Growing up in a church environment as well as both of us having worked in one, we both resonated strongly with the words of the poem and hymn ‘It Is Well With My Soul’.  This hymn was written in 1873 by H.G. Spafford, a successful Chicago lawyer, after several traumatic events in his life. The first was the death of his only son at the age of four, shortly followed by the Great Chicago Fire which ruined him financially. In 1873, he had planned to travel to Europe with his family and sent them ahead while he was delayed on business. While crossing the Atlantic, their ship sank rapidly after a collision with another sea vessel, and all four of Spafford’s daughters died.  His wife was the only family member to survive.  Shortly afterwards, even with chaos and despair consuming him, Spafford wrote these famous words: 
                               
                              When peace like a river, attendeth my way,
                              When sorrows like sea billows roll;
                              Whatever my lot, Thou hast taught me to say,
                               It is well, it is well, with my soul.

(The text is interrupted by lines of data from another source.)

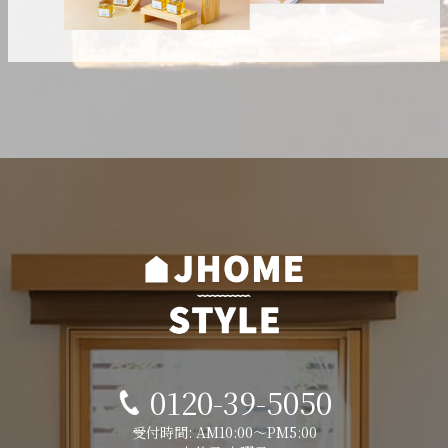
0120-39-5050
受付時間: AM10:00～PM5:00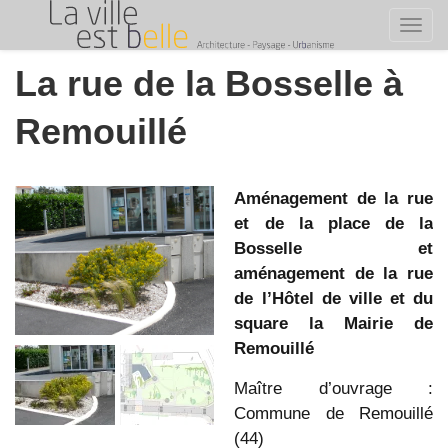
Toggl
Skip
La rue de la Bosselle à
to
content
Remouillé
Aménagement de la rue
et de la place de la
Bosselle et
aménagement de la rue
de l’Hôtel de ville et du
square la Mairie de
Remouillé
Maître d’ouvrage :
Commune de Remouillé
(44)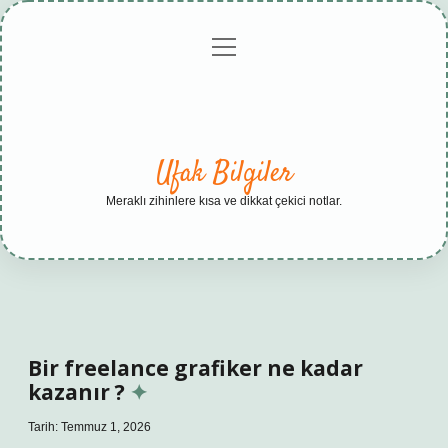
menüyü
Anasayfa
Gizlilik
Yasal
Hakkımızda
aç
Politikası
Uyarı
Ufak Bilgiler
Meraklı zihinlere kısa ve dikkat çekici notlar.
Bir freelance grafiker ne kadar
kazanır ?
Tarih: Temmuz 1, 2026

This morning, as we read Spafford’s words and recall the story behind them, we are haunted by them.  How could someone like Spafford, amidst so much devastation and loss and brokenness find so much peace?   How could he ever feel any remnant of hope in his circumstances?  How could he possible write that anything was “well with his soul”? 
The testimonies of those who have suffered and lost, of those who have been burdened and beaten down, of those who have faced fear and countless demons, and yet, who have found a way to rise above and live beyond all that has come, can be of true hope and assurance to us through our own struggles and grief
 
Life is a struggle for which there are not enough words to describe all the feelings, fears, frustrations and moments fraught with anxiety that it can often bring. Our challenges certainly bring a new perception of life and its meaning.  Sometimes those challenges are positive and good.  Sometimes those challenges break us apart and embitter us in terrible ways.  But they do not have to.  Our faith in something beyond ourselves reminds us, over and over again, how we can be lifted up, carried through, delivered to a better life.  Our faith that there are others going through or who have gone through similar life challenges connects us to remind us that we are not alone; that strength can be found in one another; that by simply sharing our burdens we realize our burdens don’t have to be so heavy, because we aren’t carrying them by ourselves.
Last week, I (Tom), met with a family who has been through so much heartache, disappointment, and anguish.  They have had physical, emotional, and spiritual pain all at one time.  They have had major life crises arise, causing them to shoulder far more than any one family should.  It almost seems unfair.  Yet, in meeting face to face and being given the opportunity to unload their burdens, this family has been able to find incredible hope and strength in their incredibly hopeless situation.  Leaving the conversation, the mom and wife in the family was able to declare, like Spafford declared over a century ago: “It is well with (our) soul”. 

There is nothing that brings us greater joy than to be used in this way.  We feel that we have been given a gift of creating a sacred space- a safe place, for people to share, for people to unload, for people have their burdens begin to be lifted and to know that they aren’t alone.  And ultimately, for peace to be found, a peace which transcends our understanding.